Thursday 14 April 2011

"Allen Bridge" blog #02...

The writing process proper has begun, and I'm now onto Page 7.

It might not necessarily sound like an awful lot if you're not a writer, but a day's work of writing on a screenplay is supposed to be within a target of 5 to 10 pages. Plus the first session of writing on a new screenplay sucks - you've built up this head of steam during the planning stages, but that was with the mindset of mapping it all out ... not actually having to put fingers-to-keyboard and actually include detailed action and actual dialogue.

Much like during my school and uni days when I would start on a new essay, the first session is always a real slog to get the juices flowing - with an essay it was always that first page, with a screenplay it's always that first 10 or 20 pages, particularly the first 5 when everything you write feels - to you anyway - to be a real let down, and you're struggling to translate your detailed notes into an actual scene with a tight flow.

However, come writing session two, you're beginning to feel it a little bit more as you revise portions of what you'd written in that first, nervous and uncertain session. While it's still decidedly first draft (and first drafts are always going to not live up to a writer's own expectations, nor should they), it's starting to gain a suitable shape.

As such I now stand with the first 'chunk' written to a very first draft ("Draft 1.1" as I call it) standard ... 'chunk' referring to a particular portion of the mapped-out plot of the entire script. It's not an individual scene, rather it's a collective term (in this case the term for this chunk is "Opening") for a collection of scenes which follow a particular task for a character at a certain point in the script, or a certain sequence of events. This is how I personally think of it in my head anyway, and it's what works for me.

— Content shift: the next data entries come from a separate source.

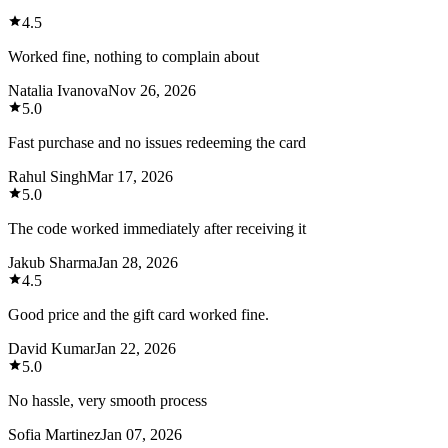
4.5
Worked fine, nothing to complain about
Natalia Ivanova
Nov 26, 2026
5.0
Fast purchase and no issues redeeming the card
Rahul Singh
Mar 17, 2026
5.0
The code worked immediately after receiving it
Jakub Sharma
Jan 28, 2026
4.5
Good price and the gift card worked fine.
David Kumar
Jan 22, 2026
5.0
No hassle, very smooth process
Sofia Martinez
Jan 07, 2026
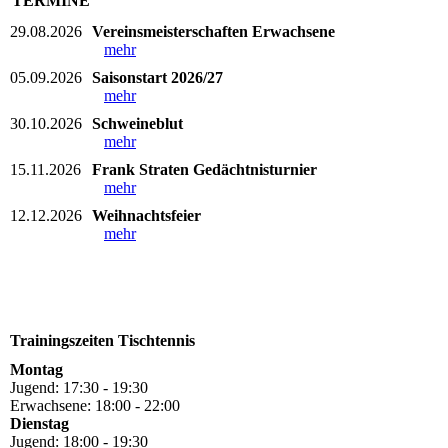
TERMINE
29.08.2026
Vereinsmeisterschaften Erwachsene
mehr
05.09.2026
Saisonstart 2026/27
mehr
30.10.2026
Schweineblut
mehr
15.11.2026
Frank Straten Gedächtnisturnier
mehr
12.12.2026
Weihnachtsfeier
mehr
Trainingszeiten Tischtennis
Montag
Jugend: 17:30 - 19:30
Erwachsene: 18:00 - 22:00
Dienstag
Jugend: 18:00 - 19:30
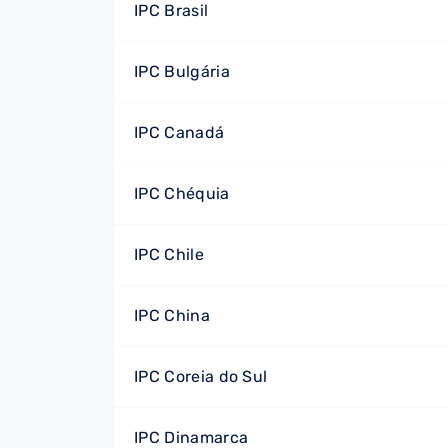
IPC Brasil
IPC Bulgária
IPC Canadá
IPC Chéquia
IPC Chile
IPC China
IPC Coreia do Sul
IPC Dinamarca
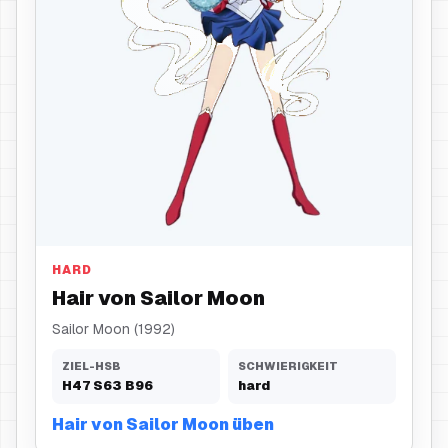
Hair
HARD
Hair von Sailor Moon
Sailor Moon (1992)
ZIEL-HSB
SCHWIERIGKEIT
H
47
S
63
B
96
hard
Hair von Sailor Moon üben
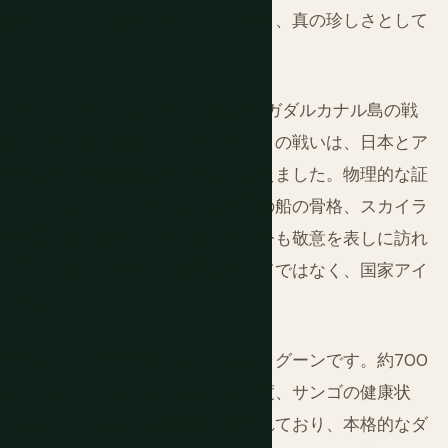
の歴史、そして収入源としてではなく、真の珍しさとして
月から1943年2月にかけて戦われたガダルカナル島の戦
体的にも過酷なものの一つでした。この戦いは、日本とア
、その結果は戦争の流れを永久に変えました。物理的な証
車、アイアンボトムサウンドの海底の船の骨格、スカイラ
わたる日本の退役軍人とその子孫が今も敬意を表しに訪れ
次世界大戦の歴史を、観光商品としてではなく、国家アイ
ています。
地であり、世界有数のダイビングラグーンです。約700
、ダイビングコンディション（透明度、サンゴの健康状
）をもたらし、あらゆる基準で並外れており、本格的なダ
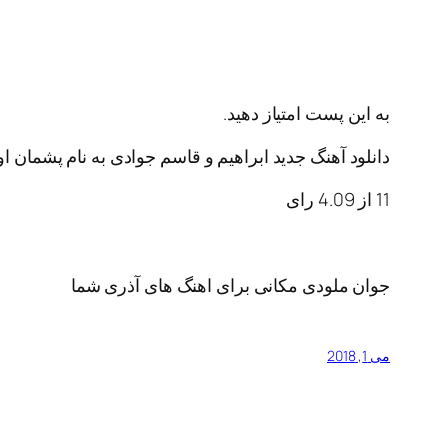
به این پست امتیاز دهید.
دانلود آهنگ جدید ابراهیم و قاسم جوادی به نام پشمان ا
11
از
4.09
رای
جوان ملودی مکانی برای اهنگ های آذری شما
می 1, 2018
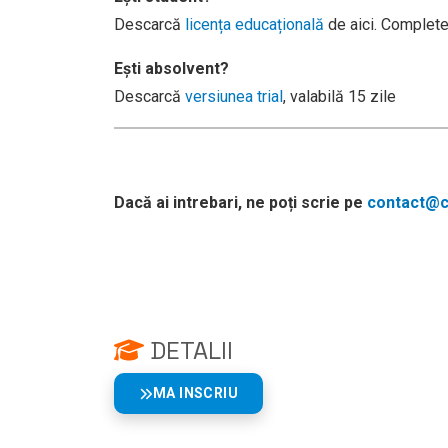
Descarcă
licența educațională
de aici. Complete
Ești absolvent?
Descarcă
versiunea trial
, valabilă 15 zile
Dacă ai intrebari, ne poți scrie pe
contact@cu
DETALII
MA INSCRIU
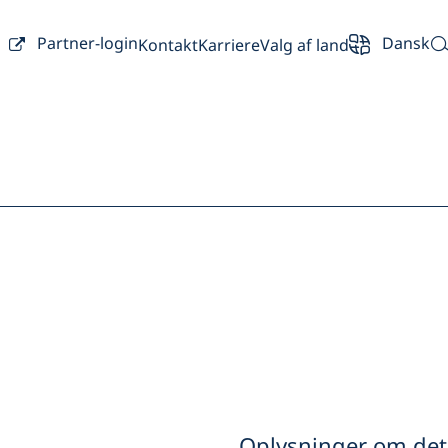
Partner-login
Dansk
Kontakt
Karriere
Valg af land
rsigt
Partner
Bilejer
Oplysninger om det 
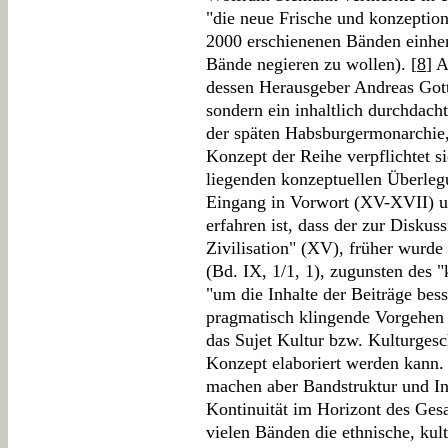
"die neue Frische und konzeptione
2000 erschienenen Bänden einher 
Bände negieren zu wollen). [
8
] 
dessen Herausgeber Andreas Got
sondern ein inhaltlich durchdac
der späten Habsburgermonarchie,
Konzept der Reihe verpflichtet 
liegenden konzeptuellen Überle
Eingang in Vorwort (XV-XVII) u
erfahren ist, dass der zur Diskus
Zivilisation" (XV), früher wurde
(Bd. IX, 1/1, 1), zugunsten des 
"um die Inhalte der Beiträge bes
pragmatisch klingende Vorgehen 
das Sujet Kultur bzw. Kulturges
Konzept elaboriert werden kann
machen aber Bandstruktur und Inh
Kontinuität im Horizont des Ges
vielen Bänden die ethnische, kultu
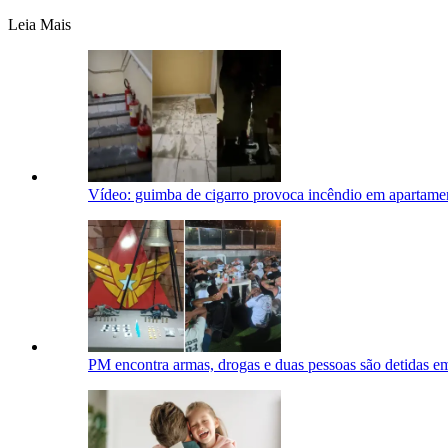
Leia Mais
Vídeo: guimba de cigarro provoca incêndio em apartame
PM encontra armas, drogas e duas pessoas são detidas e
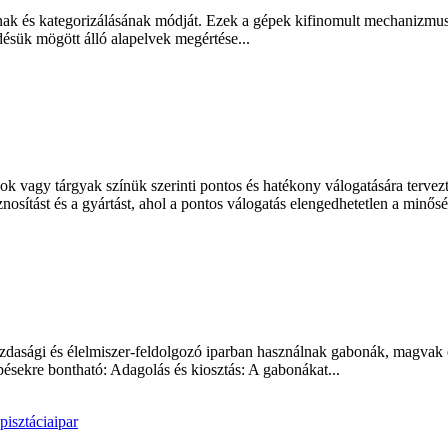
nak és kategorizálásának módját. Ezek a gépek kifinomult mechanizmuso
ésük mögött álló alapelvek megértése...
ok vagy tárgyak színük szerinti pontos és hatékony válogatására terve
nosítást és a gyártást, ahol a pontos válogatás elengedhetetlen a minős
dasági és élelmiszer-feldolgozó iparban használnak gabonák, magvak é
sekre bontható: Adagolás és kiosztás: A gabonákat...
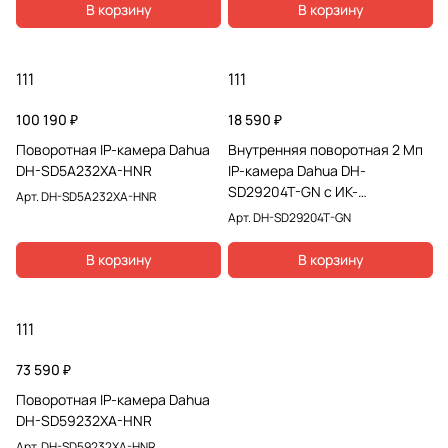
В корзину
В корзину
111
111
100 190 ₽
18 590 ₽
Поворотная IP-камера Dahua
Внутренняя поворотная 2 Мп
DH-SD5A232XA-HNR
IP-камера Dahua DH-
SD29204T-GN с ИК-
Арт.
DH-SD5A232XA-HNR
подсветкой
Арт.
DH-SD29204T-GN
В корзину
В корзину
111
73 590 ₽
Поворотная IP-камера Dahua
DH-SD59232XA-HNR
Арт.
DH-SD59232XA-HNR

The early stages of writing a new screenplay are always fraught with start-stop typing, an uneasy sense of forward momentum, and a sense of disappointment - purely because it's the very first draft, and the very first draft is never exactly what you want it to be ... you only attain that sense of satisfaction when you're onto your 3rd, 4th, or even 5th draft. But of course, it's during that 2nd draft that the real elbow grease gets broken out, and an unsteady first draft begins to shape into what you'd always imagined in your head ... like a child learning to ride a bike with the stabilisers off, you've got to get off to a shaky start before you can get to the point where you're zipping around corners and popping wheelies.

But that's all to come - chunk number one (to draft 1.1 standard) is done ... now for however many more chunks there are on my script layout.